• Pages
  • /
  • Dealers
  • /
  • Data Depot
  • /
  • Version 4
  • /
  • API
  • /
  • Authentication


Authentication is the process of determining whether someone or something is, in fact, who or what it is declared to be. To authenticate with our API, you must have already signed up for access and received your API access token.


For the impatient, here's how to make a basic request to our API.

~ $ curl -H "Authorization: Bearer Abc123XYZ" http://api.wps-inc.com/items

To use any part of the WPS API, you'll need an API access token. The WPS API uses access tokens to associate requests to API resources with your account. In this quick example, you would replace Abc123XYZ with the access token you were issued.

Assuming you have completed the signup process and have been issued an access token, the request would return a list of Items.

What is an API Access Token?

An access token is a unique identifier of an application requesting access to our service.

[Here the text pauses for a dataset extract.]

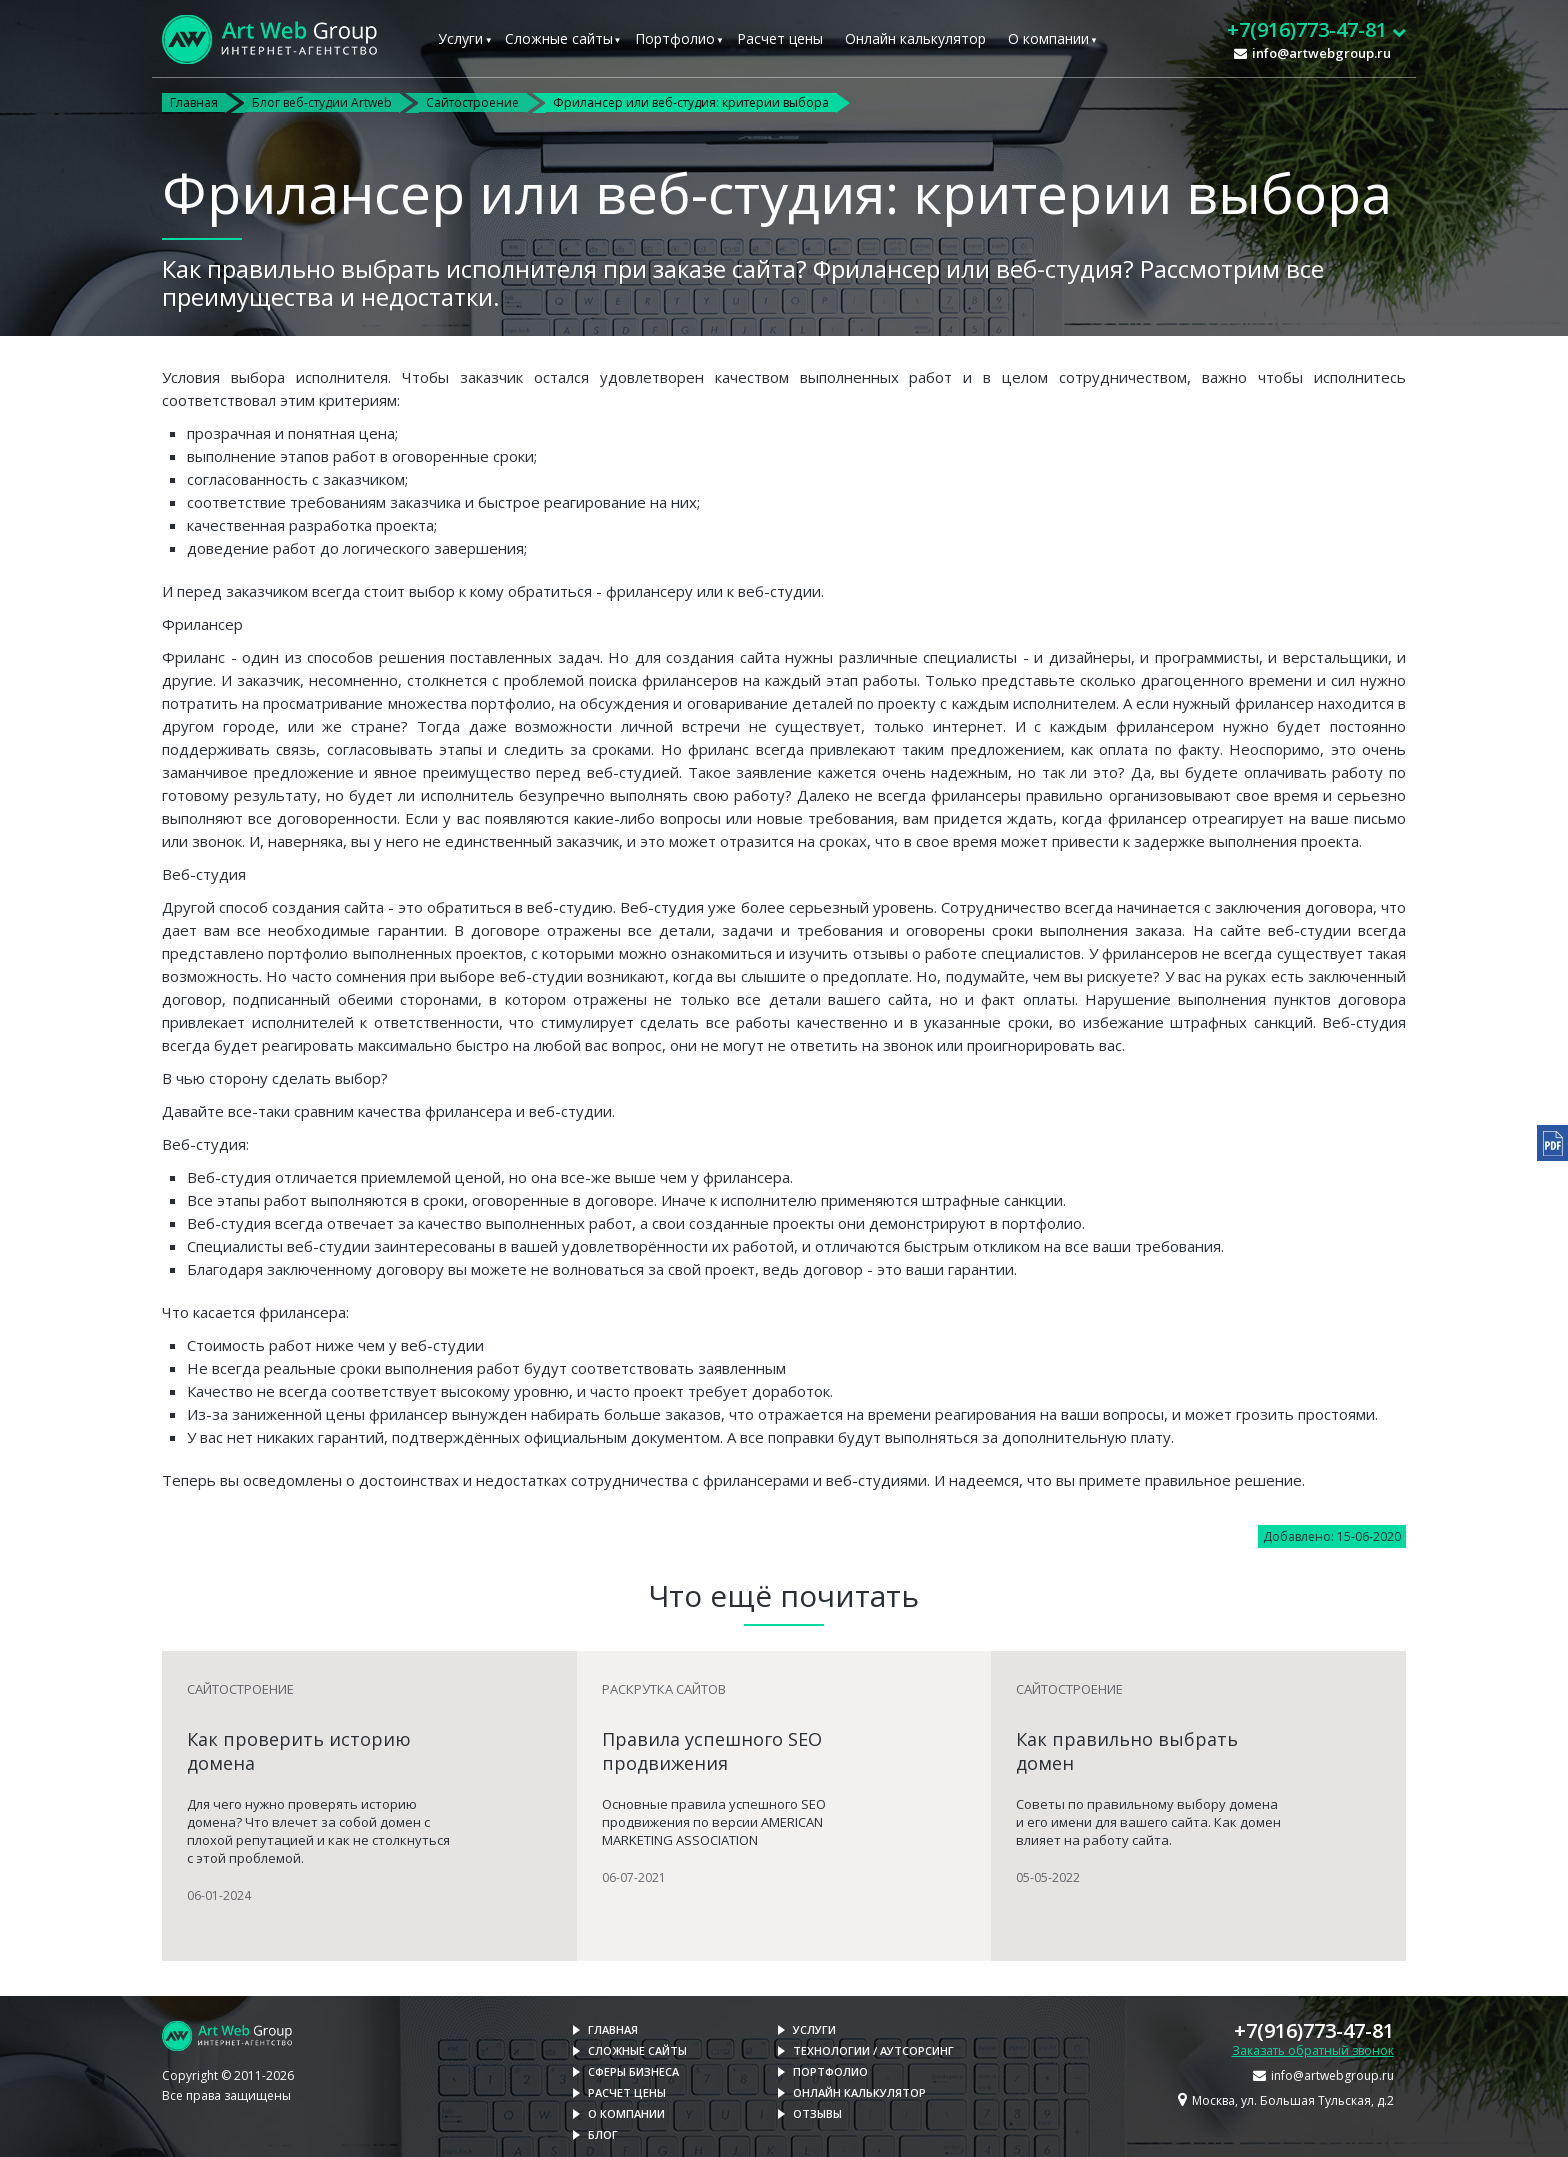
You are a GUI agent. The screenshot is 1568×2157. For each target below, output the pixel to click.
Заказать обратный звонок (1313, 2050)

When you sign up, we review your submissions and generate an API access token for your application to use when requesting our API service. We can then match the token you provide to the one we store on our side in order to authenticate. API access tokens are a replacement to sending some username/password combination over HTTP which is not as secure.

Using your token

"Okay, I signed up, I was issued an API access token, now what?"

Access tokens are used in the Authorization header of your HTTP requests.

For example:

Authorization: Bearer AzH7wRqmXmQg63EXAMPLEdrYIynLrRyZHJCEaz0jT

Using your access token in Postman would look something like this:

Permission Scopes

Every access token that is issued has permissions to make certain types of requests to the WPS API – these are called scopes. If you receive an error specifying that you do not have the appropriate scope, this means you are not allowed to access that resource. If you believe this is a mistake and you should have access, please contact us.


API access tokens align with account permissions. If your account is deleted or if you are no longer allowed access to our API, your tokens will be revoked.